Required work
Report the lines of the data below that contain the string "mamans".

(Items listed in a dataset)
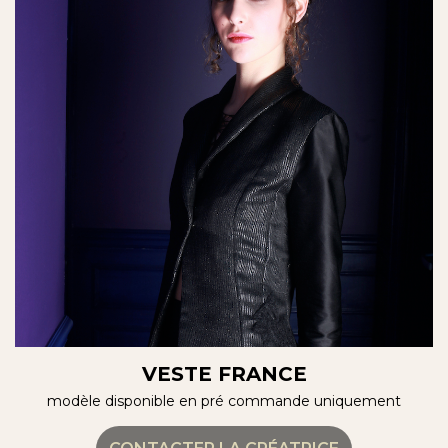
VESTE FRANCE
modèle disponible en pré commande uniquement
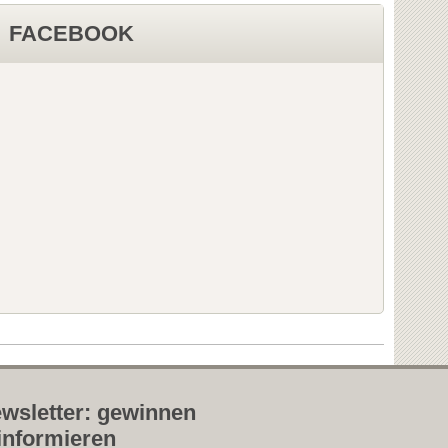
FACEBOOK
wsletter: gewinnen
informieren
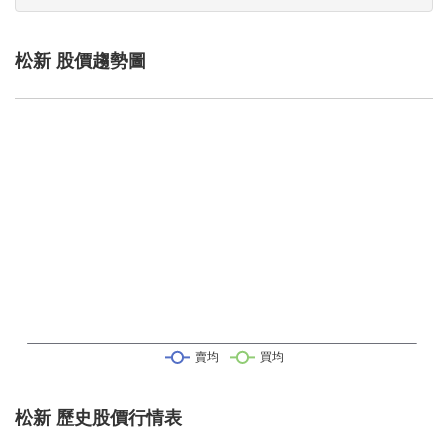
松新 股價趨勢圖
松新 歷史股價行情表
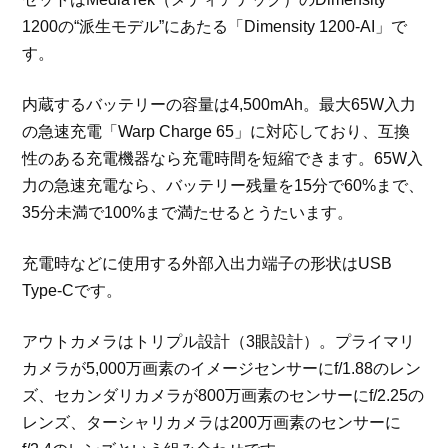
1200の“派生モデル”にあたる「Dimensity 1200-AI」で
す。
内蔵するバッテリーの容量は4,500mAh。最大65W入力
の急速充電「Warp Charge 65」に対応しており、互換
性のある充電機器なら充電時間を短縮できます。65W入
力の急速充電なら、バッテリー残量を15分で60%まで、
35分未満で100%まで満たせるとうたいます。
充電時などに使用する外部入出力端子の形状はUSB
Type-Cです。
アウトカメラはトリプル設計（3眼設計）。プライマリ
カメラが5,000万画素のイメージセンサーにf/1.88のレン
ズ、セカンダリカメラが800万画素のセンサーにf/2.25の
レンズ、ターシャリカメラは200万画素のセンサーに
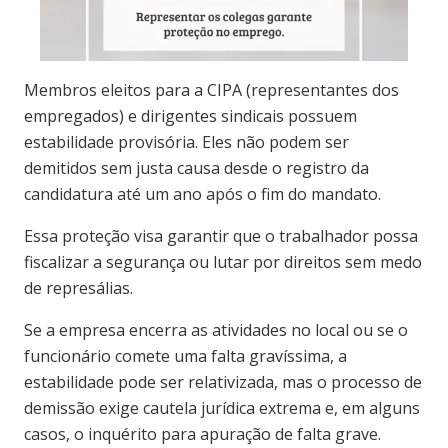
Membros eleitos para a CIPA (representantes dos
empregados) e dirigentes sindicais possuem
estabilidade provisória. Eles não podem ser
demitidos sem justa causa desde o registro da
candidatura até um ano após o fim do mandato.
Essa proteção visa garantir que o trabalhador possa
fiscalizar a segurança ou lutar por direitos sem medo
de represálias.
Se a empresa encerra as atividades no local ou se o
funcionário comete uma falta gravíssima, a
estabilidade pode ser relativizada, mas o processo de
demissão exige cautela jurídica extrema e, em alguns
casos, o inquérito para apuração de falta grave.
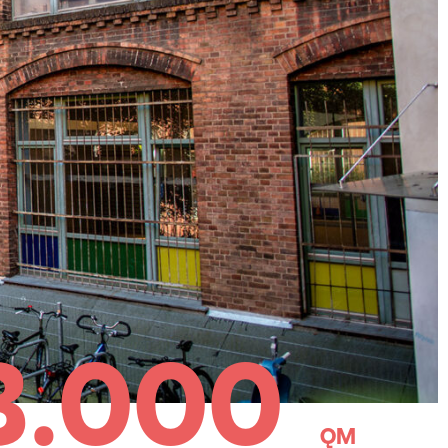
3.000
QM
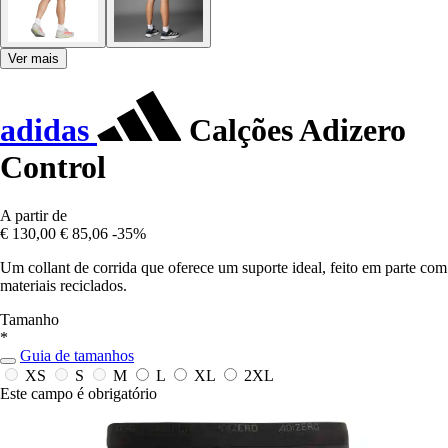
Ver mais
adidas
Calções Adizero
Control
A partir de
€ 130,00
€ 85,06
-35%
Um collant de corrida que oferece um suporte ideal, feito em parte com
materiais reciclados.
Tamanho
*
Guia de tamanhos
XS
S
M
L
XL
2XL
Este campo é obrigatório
...
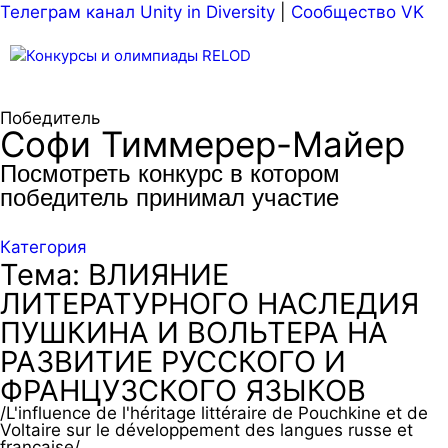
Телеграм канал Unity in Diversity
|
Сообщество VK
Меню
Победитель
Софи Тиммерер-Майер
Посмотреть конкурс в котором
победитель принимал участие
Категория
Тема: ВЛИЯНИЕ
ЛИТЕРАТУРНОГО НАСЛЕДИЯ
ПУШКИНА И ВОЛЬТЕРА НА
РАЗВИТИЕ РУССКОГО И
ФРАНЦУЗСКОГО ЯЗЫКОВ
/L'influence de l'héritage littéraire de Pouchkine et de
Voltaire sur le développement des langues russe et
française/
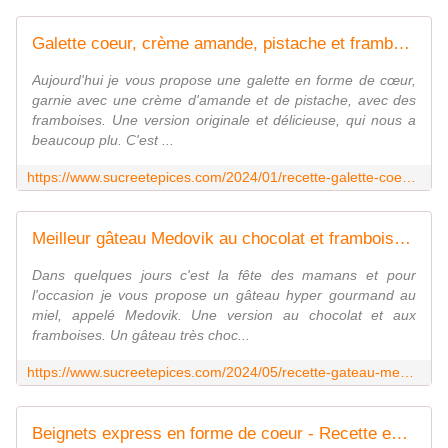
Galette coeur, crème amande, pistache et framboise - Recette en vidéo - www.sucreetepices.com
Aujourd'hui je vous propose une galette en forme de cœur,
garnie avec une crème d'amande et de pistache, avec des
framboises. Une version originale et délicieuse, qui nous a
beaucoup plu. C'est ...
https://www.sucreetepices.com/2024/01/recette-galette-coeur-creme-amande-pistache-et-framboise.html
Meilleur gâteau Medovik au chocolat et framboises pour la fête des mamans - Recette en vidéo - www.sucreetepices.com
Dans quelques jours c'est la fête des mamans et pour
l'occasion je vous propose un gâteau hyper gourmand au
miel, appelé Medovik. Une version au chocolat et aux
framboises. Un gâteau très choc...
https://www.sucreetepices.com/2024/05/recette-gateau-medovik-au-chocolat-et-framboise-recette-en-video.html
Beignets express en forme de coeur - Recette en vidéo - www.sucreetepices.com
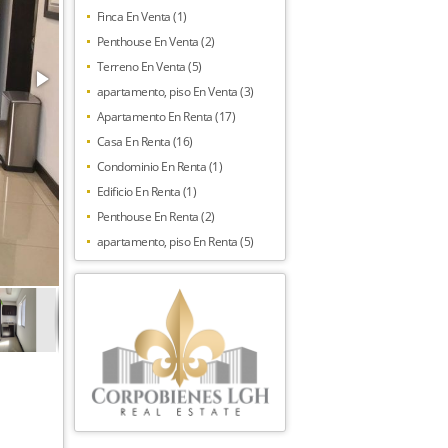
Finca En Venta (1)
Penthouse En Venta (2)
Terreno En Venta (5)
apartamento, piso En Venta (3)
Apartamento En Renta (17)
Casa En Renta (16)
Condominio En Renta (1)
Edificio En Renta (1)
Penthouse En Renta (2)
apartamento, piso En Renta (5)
---
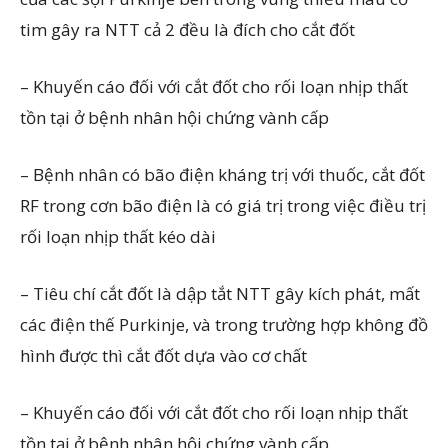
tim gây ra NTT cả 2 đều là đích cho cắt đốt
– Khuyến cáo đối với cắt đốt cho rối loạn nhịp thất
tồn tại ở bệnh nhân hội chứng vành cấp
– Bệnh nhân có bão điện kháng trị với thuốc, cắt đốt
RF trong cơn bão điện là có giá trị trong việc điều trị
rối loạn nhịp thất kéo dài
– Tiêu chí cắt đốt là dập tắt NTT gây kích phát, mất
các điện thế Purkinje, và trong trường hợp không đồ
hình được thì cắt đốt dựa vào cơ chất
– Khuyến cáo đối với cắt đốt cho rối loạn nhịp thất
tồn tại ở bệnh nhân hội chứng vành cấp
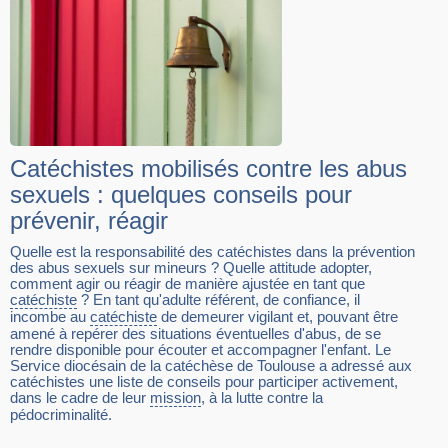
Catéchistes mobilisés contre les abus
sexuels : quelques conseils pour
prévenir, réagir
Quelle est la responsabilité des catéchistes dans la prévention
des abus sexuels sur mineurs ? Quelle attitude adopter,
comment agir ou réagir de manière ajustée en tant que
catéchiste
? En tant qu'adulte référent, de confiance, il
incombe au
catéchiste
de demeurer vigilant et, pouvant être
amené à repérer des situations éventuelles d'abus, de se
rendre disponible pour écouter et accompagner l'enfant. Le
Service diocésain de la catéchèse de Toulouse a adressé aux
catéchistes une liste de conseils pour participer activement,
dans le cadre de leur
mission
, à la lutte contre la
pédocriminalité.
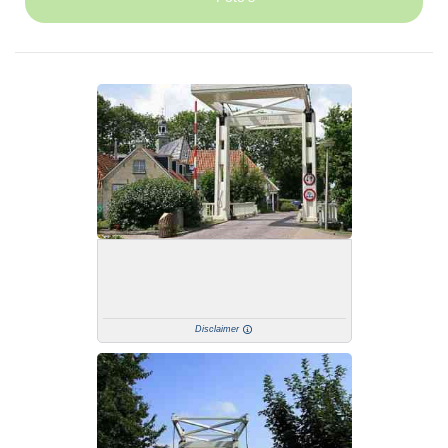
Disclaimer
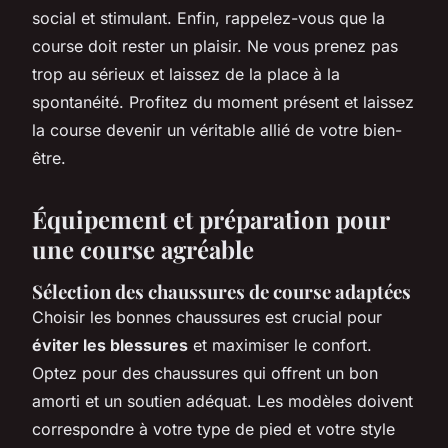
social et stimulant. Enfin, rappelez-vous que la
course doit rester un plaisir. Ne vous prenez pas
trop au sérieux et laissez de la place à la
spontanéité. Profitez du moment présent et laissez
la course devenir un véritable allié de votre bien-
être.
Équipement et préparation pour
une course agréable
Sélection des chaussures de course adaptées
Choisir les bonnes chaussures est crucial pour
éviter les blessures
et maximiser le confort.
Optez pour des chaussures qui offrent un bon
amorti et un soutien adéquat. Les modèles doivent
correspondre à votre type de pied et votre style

Result of this task
Meilleur gâteau Medovik au chocolat et framboises pour la fête des mamans - Recette en vidéo - www.sucreetepices.com
Dans quelques jours c'est la fête des mamans et pour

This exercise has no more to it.